The Sensory Studies Manifesto

Forthcoming from The University of Toronto Press


The Sensory Studies Manifesto:
Tracking the Sensorial Revolution in the Arts and Human Sciences

David Howes
Concordia University

An intense new focus on the cultural life f the senses has swept over the human sciences in the past few decades. This sensorial revolution wit its roots in the disciplines of history and anthropology has extended to include the disciplines of geography and sociology, and also spilled over into the world of art and design. This Manifesto tracks these change and open up many novel lines of investigation into how human being sense and make sense of the world, upending the monopoly that the discipline of psychology formerly exercised over the study of the senses and sensation. By foregrounding the agency, interactivity, creativity and wisdom of the senses as modulated by culture, this Manifesto sets the sage for a radical reorientation of social scientific research and artistic experimentation in which no sense is left unturned. It is a book to be savoured.

 

Excerpts from Chapter 8

Performative Sensory Environments:
Alternative orchestrations of the senses in contemporary intermedia art

Introduction

In this chapter, I begin by reporting some of the teaching techniques used by R. Murray Schafer while he was Composer in Residence at Concordia University during the Fall term of 2005. I will also discuss the end-of-term production he facilitated, entitled The Theatre of the Senses. Schafer and his students’ production may be regarded as a prototype for the widespread experimentation with the creation of “intermedia art” in the contemporary artworld.
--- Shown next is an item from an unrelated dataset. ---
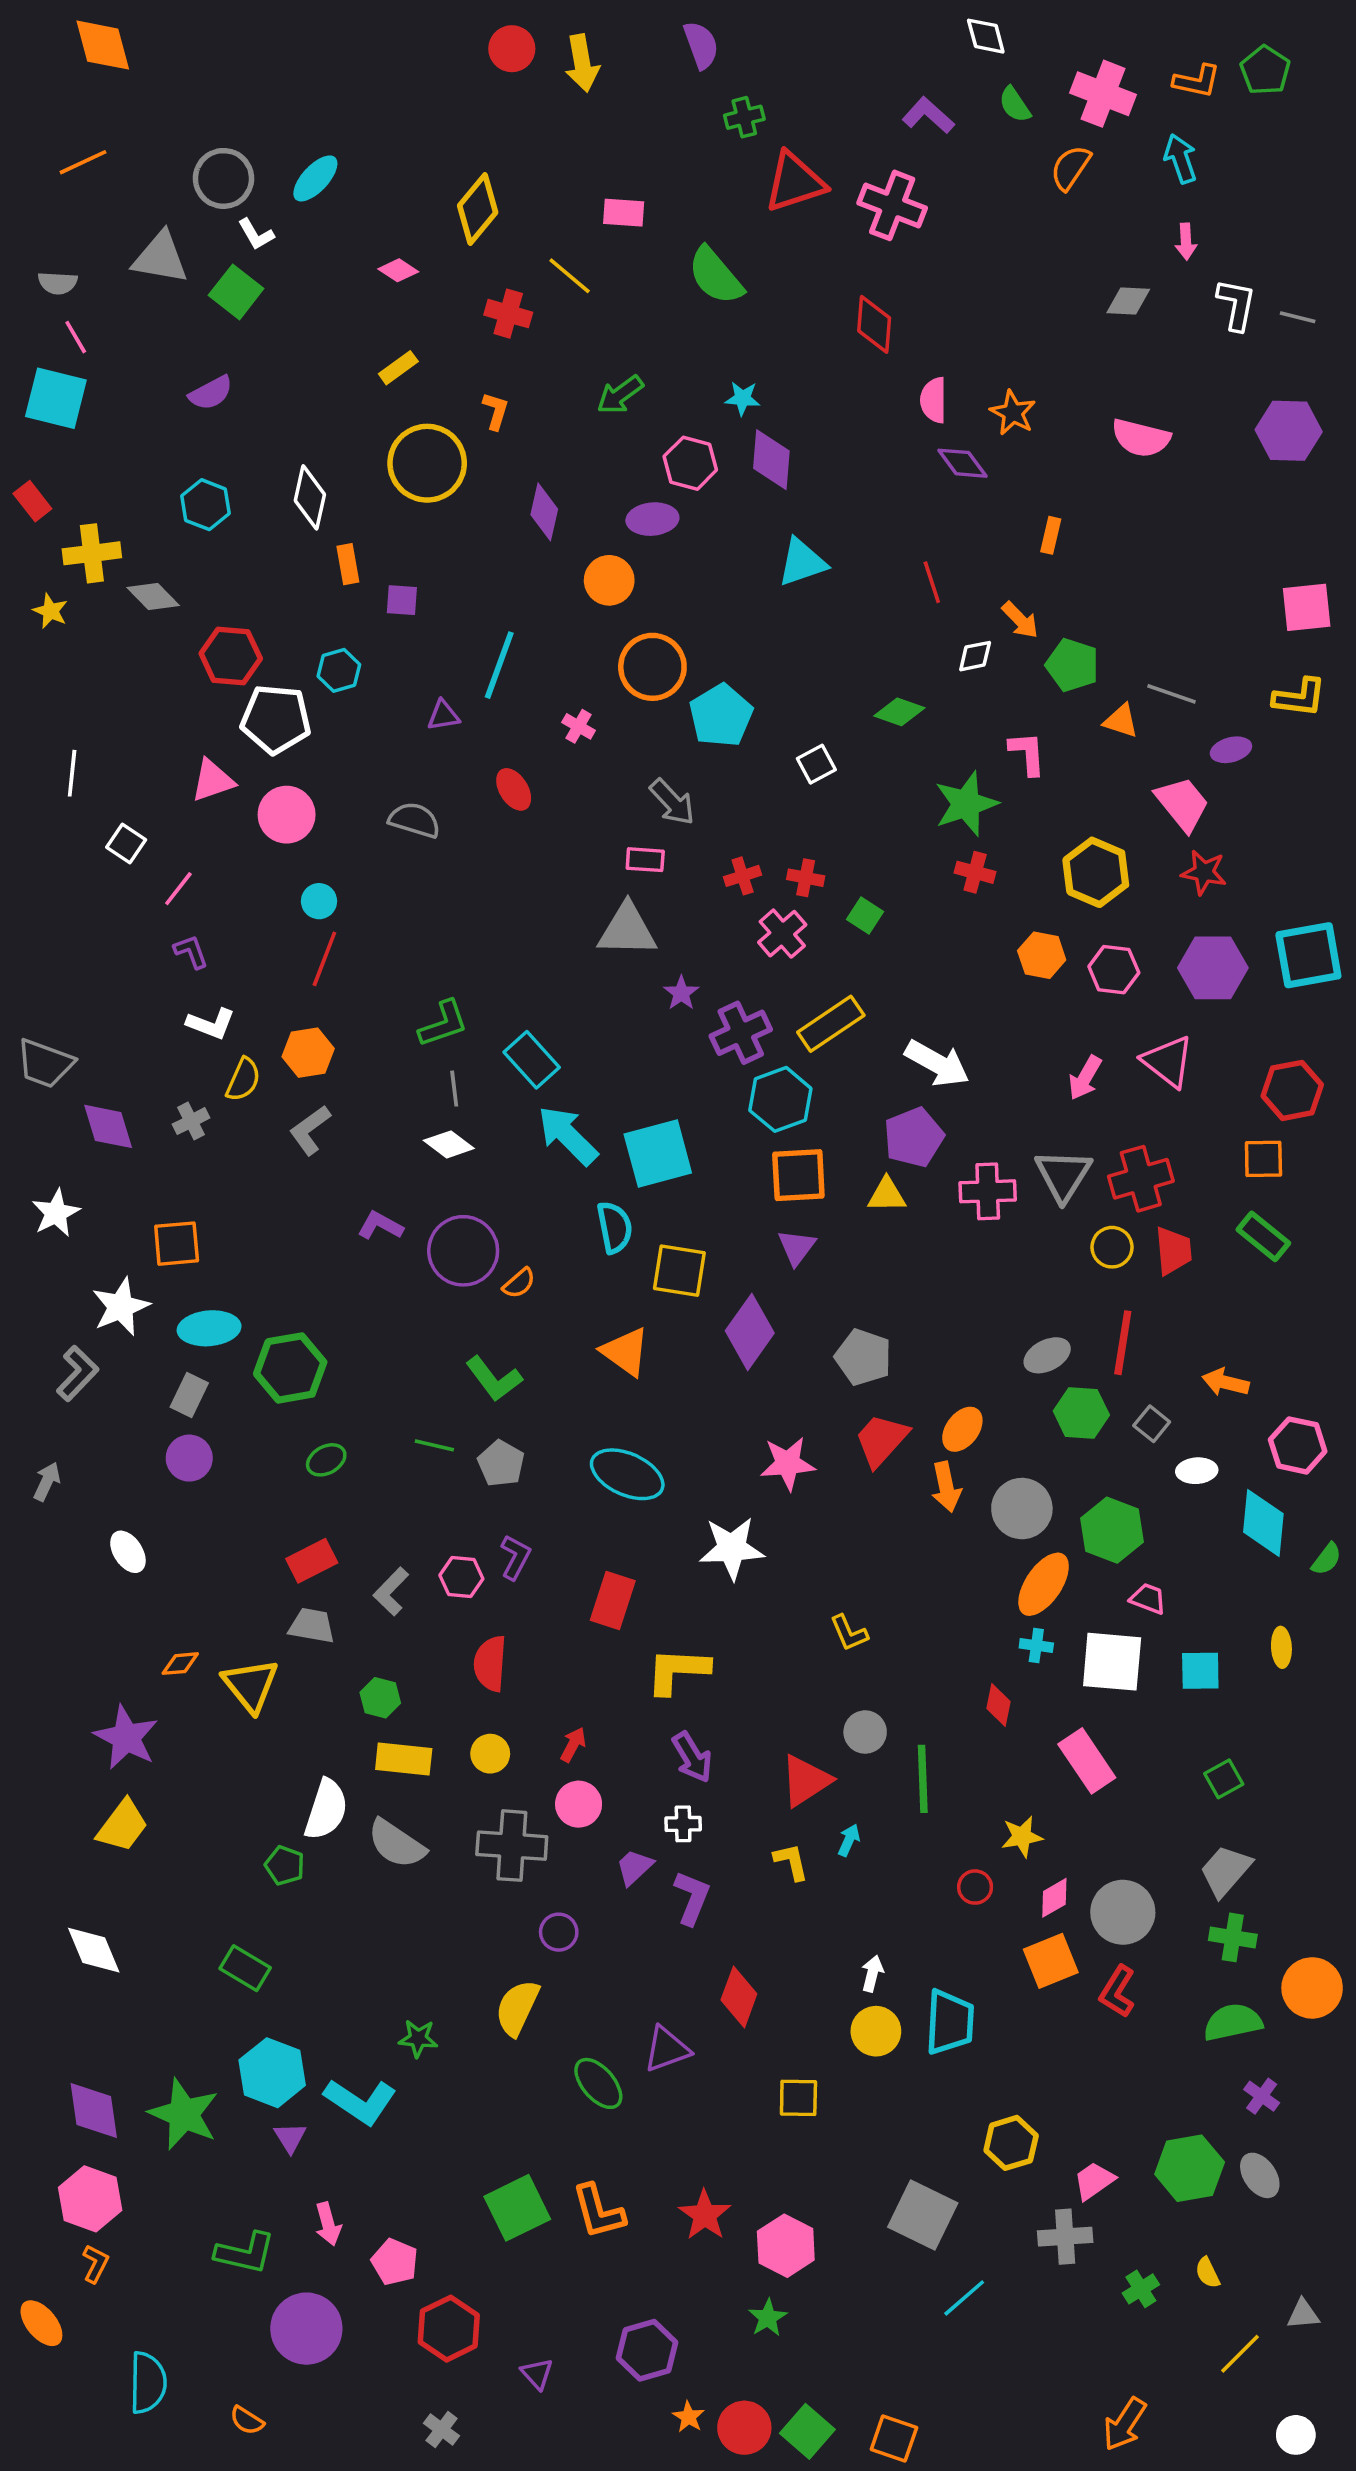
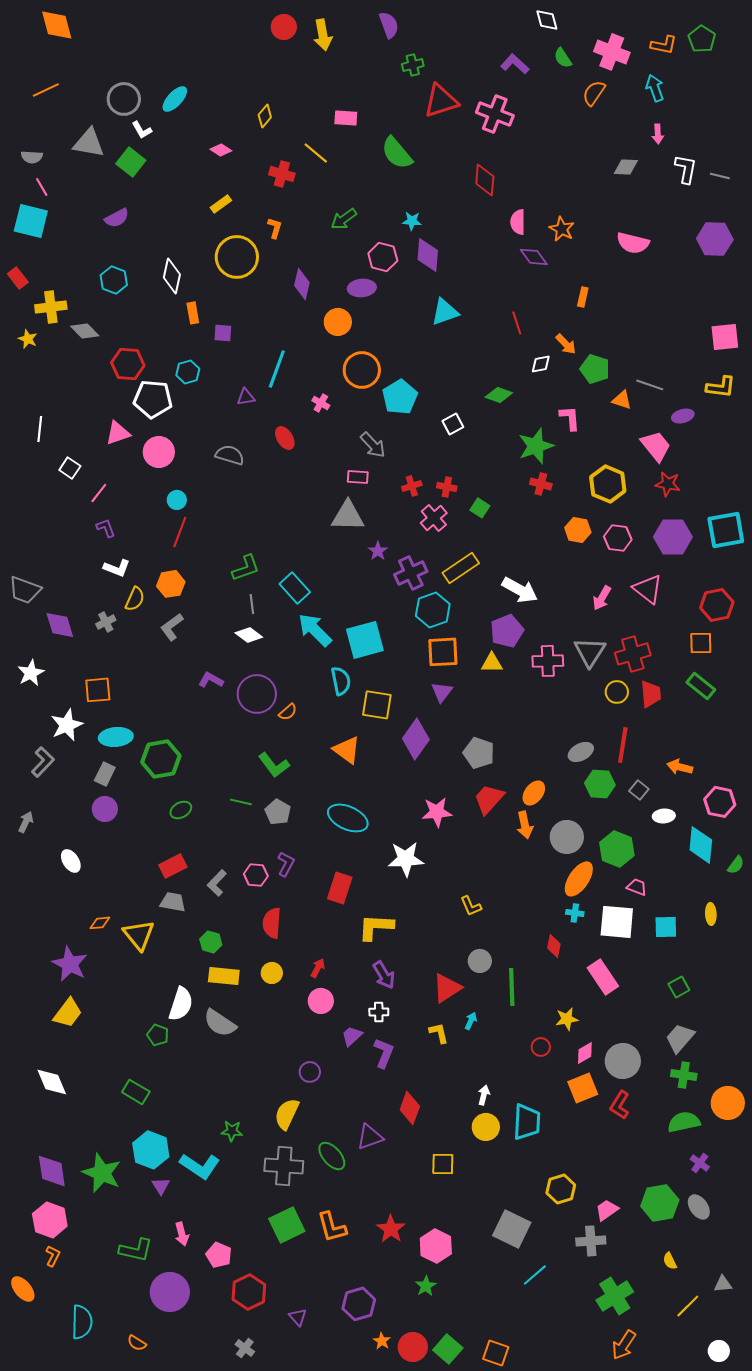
yellow diamond: (478, 209) -> (265, 116), size x0.6
gray cross: (512, 1846) -> (284, 1166), moved
green cross: (1141, 2289) -> (615, 1296), moved, size x1.8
In these experiments, art is dematerialized in the sense that it comes off the wall, off the pedestal, etc. and instead suffuses the space of the installation with a symphony of sensations by engaging multiple modalities via diverse media, whence its “intermediality.” It may otherwise take the form of a scent, which is totally immaterial, or a performance, where the parts played by actors and audience intertwine dissolving the so-called fourth wall.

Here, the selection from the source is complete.